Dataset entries

►

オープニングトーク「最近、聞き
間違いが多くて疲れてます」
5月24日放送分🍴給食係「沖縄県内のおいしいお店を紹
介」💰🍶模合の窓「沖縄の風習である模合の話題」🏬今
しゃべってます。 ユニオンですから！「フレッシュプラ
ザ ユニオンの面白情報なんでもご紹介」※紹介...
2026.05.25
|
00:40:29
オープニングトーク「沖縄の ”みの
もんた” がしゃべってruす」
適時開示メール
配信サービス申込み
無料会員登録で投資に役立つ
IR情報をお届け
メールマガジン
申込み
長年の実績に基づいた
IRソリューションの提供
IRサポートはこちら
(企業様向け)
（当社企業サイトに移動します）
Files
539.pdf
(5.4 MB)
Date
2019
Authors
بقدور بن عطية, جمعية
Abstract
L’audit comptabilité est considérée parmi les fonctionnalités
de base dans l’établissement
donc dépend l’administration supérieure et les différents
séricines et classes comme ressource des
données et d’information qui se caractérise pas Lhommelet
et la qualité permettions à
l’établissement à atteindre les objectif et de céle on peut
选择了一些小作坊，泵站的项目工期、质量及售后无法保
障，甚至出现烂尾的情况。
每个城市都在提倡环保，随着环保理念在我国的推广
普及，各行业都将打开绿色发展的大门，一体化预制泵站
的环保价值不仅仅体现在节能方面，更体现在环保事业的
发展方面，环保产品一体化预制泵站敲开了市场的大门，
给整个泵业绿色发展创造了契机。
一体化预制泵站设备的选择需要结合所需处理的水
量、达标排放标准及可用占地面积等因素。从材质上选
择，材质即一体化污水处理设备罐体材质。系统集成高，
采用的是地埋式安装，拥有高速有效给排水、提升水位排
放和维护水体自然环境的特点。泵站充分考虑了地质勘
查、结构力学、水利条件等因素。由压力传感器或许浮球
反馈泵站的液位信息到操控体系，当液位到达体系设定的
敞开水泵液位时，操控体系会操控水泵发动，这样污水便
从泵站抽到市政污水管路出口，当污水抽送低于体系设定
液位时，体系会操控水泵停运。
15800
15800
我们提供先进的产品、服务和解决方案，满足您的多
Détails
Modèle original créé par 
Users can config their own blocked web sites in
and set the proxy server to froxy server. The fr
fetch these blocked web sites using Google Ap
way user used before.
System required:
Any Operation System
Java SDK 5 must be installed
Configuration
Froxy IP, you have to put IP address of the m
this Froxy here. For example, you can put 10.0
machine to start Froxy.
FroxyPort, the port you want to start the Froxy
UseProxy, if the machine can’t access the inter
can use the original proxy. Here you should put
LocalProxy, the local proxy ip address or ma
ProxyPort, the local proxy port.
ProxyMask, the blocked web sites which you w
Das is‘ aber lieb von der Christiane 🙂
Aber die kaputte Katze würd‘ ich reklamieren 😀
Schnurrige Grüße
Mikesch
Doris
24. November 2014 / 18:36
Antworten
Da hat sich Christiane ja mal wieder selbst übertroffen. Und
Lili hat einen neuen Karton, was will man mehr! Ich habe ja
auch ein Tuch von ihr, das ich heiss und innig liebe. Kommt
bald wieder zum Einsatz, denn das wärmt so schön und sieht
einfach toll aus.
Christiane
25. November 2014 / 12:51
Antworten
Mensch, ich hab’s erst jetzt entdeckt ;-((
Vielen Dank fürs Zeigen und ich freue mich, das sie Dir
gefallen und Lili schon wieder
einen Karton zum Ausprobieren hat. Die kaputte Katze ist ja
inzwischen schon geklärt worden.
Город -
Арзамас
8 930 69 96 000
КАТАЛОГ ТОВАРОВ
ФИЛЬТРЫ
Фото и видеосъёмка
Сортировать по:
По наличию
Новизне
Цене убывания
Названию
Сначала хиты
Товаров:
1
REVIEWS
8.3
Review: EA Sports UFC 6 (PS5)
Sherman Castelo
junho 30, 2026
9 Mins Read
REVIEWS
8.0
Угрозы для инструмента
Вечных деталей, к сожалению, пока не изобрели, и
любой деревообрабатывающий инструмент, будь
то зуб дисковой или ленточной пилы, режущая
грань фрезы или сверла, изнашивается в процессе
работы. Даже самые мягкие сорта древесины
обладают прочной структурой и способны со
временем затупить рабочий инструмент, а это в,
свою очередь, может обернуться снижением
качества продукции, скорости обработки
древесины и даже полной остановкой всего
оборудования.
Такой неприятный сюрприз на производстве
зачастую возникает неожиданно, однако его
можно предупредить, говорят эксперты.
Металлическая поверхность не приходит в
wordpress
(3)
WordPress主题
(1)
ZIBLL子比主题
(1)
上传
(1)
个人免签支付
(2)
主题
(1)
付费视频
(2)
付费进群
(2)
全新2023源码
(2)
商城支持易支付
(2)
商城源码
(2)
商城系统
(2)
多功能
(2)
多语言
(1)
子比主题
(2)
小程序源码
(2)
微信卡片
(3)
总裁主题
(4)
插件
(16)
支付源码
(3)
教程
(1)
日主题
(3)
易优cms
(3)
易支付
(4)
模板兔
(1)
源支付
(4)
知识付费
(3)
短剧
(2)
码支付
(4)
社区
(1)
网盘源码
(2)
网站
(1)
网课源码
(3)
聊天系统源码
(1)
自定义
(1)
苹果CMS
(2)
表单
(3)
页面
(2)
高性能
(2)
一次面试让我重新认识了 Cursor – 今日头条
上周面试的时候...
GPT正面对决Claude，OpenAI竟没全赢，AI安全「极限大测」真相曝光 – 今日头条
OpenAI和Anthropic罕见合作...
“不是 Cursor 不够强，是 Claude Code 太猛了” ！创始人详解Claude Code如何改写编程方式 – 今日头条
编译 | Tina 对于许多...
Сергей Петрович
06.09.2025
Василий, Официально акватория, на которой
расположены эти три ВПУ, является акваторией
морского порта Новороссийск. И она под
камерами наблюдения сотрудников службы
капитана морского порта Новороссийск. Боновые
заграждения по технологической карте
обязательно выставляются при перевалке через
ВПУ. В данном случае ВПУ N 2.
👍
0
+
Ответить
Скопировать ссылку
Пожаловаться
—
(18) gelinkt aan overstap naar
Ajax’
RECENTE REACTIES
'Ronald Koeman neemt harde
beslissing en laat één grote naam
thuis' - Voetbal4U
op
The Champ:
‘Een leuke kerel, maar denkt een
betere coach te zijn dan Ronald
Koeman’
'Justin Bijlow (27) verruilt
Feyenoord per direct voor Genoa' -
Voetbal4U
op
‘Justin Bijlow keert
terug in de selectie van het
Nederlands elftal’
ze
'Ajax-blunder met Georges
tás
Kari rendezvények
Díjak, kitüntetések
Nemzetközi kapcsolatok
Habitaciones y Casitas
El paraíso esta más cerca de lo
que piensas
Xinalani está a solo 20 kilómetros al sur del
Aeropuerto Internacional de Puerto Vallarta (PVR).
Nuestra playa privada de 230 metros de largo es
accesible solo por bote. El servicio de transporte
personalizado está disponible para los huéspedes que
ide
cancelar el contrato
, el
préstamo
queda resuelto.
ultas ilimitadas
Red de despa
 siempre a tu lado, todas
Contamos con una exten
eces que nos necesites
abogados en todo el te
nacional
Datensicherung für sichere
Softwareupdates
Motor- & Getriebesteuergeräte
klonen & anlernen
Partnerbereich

◄

__PROMPT__.
A single figure must be given: how many lines of the records above include the string "solo".

__COMPLETED TASK__.
2